La división de un espacio político no tiene por qué debilitar. En las elecciones muchas veces favorece porque proporciona un ancho de banda que captura todo lo que se mueve en el entorno. Lo rotundo de las dos opciones de izquierdas, lejos de atraer, ha espantado por razones contradictorias o ha dejado a los suyos en casa por una misma desafección y desinterés.

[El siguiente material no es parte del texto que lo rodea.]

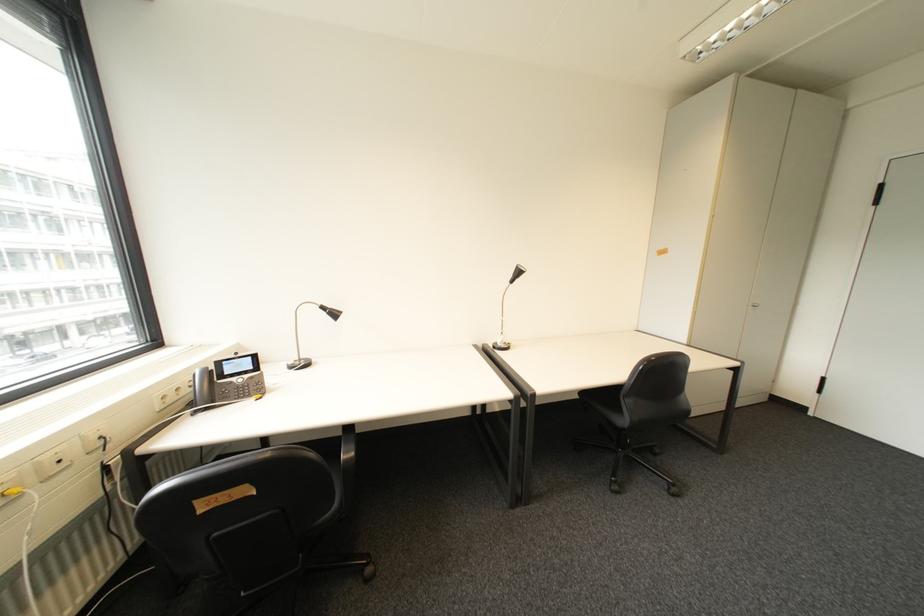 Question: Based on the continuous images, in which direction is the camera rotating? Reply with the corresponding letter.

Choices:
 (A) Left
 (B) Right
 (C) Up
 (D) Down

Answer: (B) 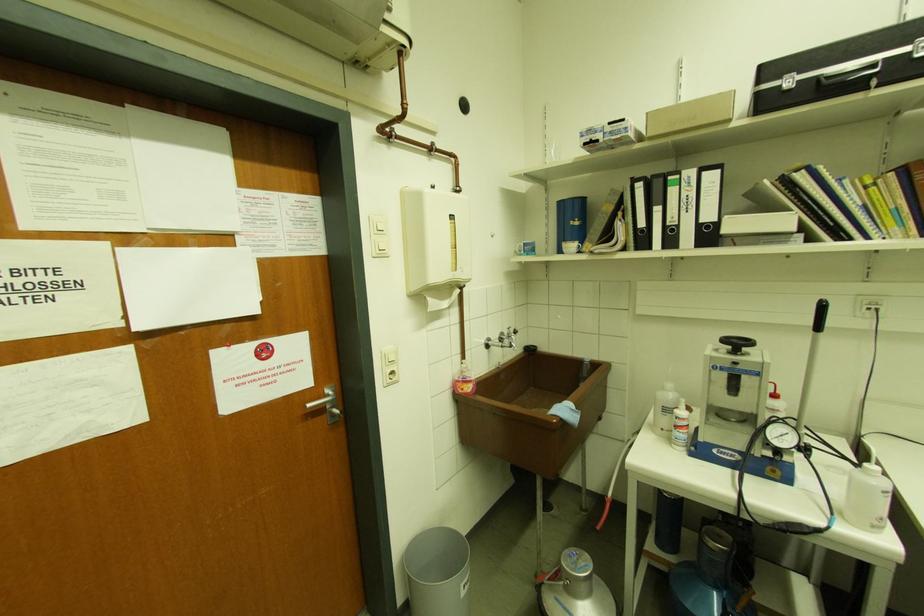 Locate an element on the screen. black ring binder is located at coordinates (709, 205).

El cambio de la izquierda a la derecha no tenía por qué producirse por una razón ‘de clase’, como siempre habíamos previsto. Ricos y pobres en el lugar se mantienen el mismo desprecio que el sábado de víspera, pero ese no ha sido el factor que les ha movido. Al final lo que ha desnivelado la balanza ha sido un voto nutrido de las mismas razones que en Europa o en el mundo: el egoísmo, el miedo, la reacción frente a la prepotencia, la desconfianza, el refugio en los valores tradicionales, el rechazo de la novedad y del otro, el temor a un reparto peor, el hastío por la corrupción del poder, la pereza que produce la corrección política y la esencia de cualquier inclinación nacionalista: primero nosotros y lo nuestro (o lo que se tienen por tales cosas). Un voto de esos que se dicen transversales, que proceden de todos los nichos y que se alimentan de una antropología pesimista que no ha sido capaz de corregir ninguna ideología nacida de la Ilustración. A la vista de argumentos tan extendidos en el continente y fuera de él, podríamos gritar bien alto que «¡Ya somos europeos!», ya somos como en el resto del mundo.

Y somos igual que ellos a la hora de tener que gestionar también incómodamente el resultado. Que el recién incorporado es de la misma extrema derecha que vemos en Europa o en las dos Américas no cabe duda. Que en lo inmediato se va a proceder a desdibujar desde la derecha el cordón sanitario que se aconsejaba tener con él, tampoco. Al fin y al cabo, es un debate propio de países, no más pulcros que el nuestro, sino de aquellos donde el extremismo de derechas compite por el liderazgo con la derecha misma. En el resto, y en el nuestro, la virginidad se perdió hace tiempo y el «y tú más» del inmediato pasado justifica cualquier indecencia futura.

Sea como sea y lo gestionen como lo gestionen, este «Spain first» que acabamos de estrenar causa, por su inevitable replicación, más preocupación que curiosidad. De manera que, visto lo visto, habrá que decir aquello de «¡Menos mal que nos queda Portugal!».